▶ [ABOUT THIS EXERCISE]: Locate every line in the material below that has the word "Nhôm". Copy each of those lines.

↓

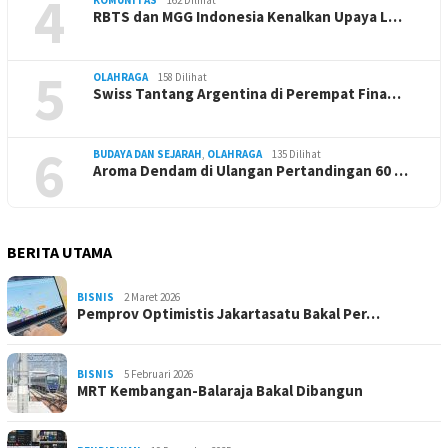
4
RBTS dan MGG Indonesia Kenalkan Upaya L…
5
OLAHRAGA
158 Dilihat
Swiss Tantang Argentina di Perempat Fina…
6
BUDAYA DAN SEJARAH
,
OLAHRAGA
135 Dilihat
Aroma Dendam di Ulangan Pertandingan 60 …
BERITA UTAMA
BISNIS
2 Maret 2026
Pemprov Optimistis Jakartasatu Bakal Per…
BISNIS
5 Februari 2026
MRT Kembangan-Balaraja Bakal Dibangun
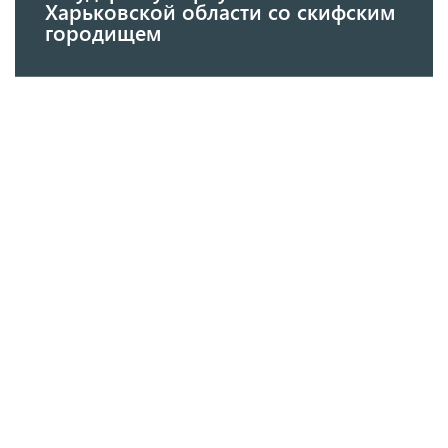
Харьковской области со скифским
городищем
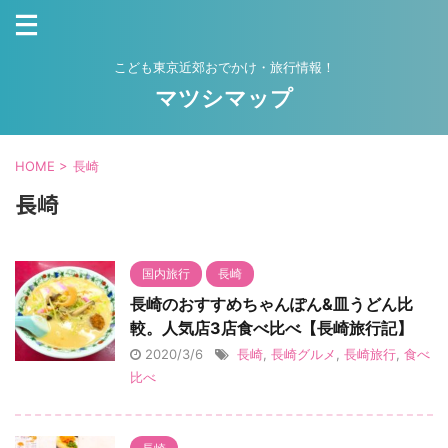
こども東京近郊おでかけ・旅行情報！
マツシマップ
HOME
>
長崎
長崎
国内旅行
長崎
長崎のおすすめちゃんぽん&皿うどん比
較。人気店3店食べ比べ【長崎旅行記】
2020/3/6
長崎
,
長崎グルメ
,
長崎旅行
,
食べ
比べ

↑
↓

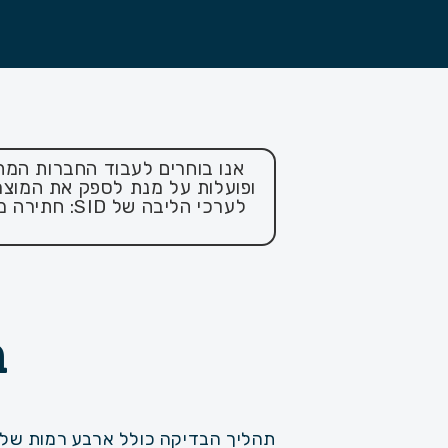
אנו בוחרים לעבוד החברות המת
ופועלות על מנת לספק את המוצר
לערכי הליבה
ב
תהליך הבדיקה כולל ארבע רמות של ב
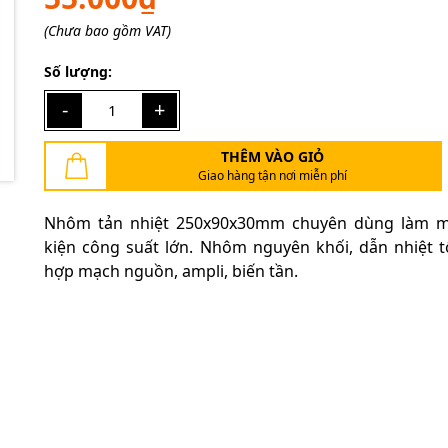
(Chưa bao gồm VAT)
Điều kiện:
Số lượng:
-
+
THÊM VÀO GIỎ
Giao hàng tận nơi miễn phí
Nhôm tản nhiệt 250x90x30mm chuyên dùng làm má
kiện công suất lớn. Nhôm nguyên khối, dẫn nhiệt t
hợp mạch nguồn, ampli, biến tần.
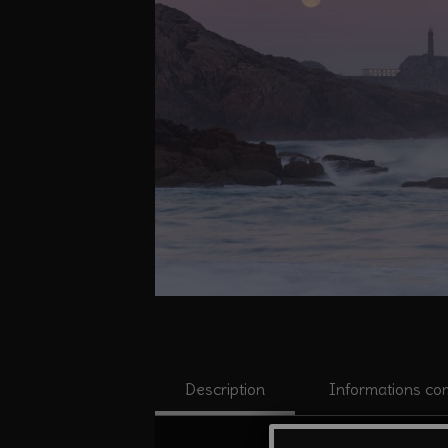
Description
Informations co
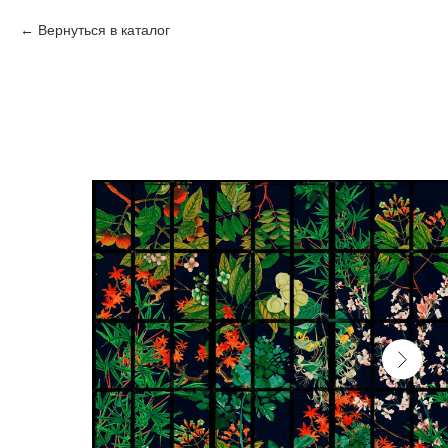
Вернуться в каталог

↑

▶ [SOLUTION]:
Nhôm tản nhiệt 250x90x30mm chuyên dùng làm má
kiện công suất lớn. Nhôm nguyên khối, dẫn nhiệt t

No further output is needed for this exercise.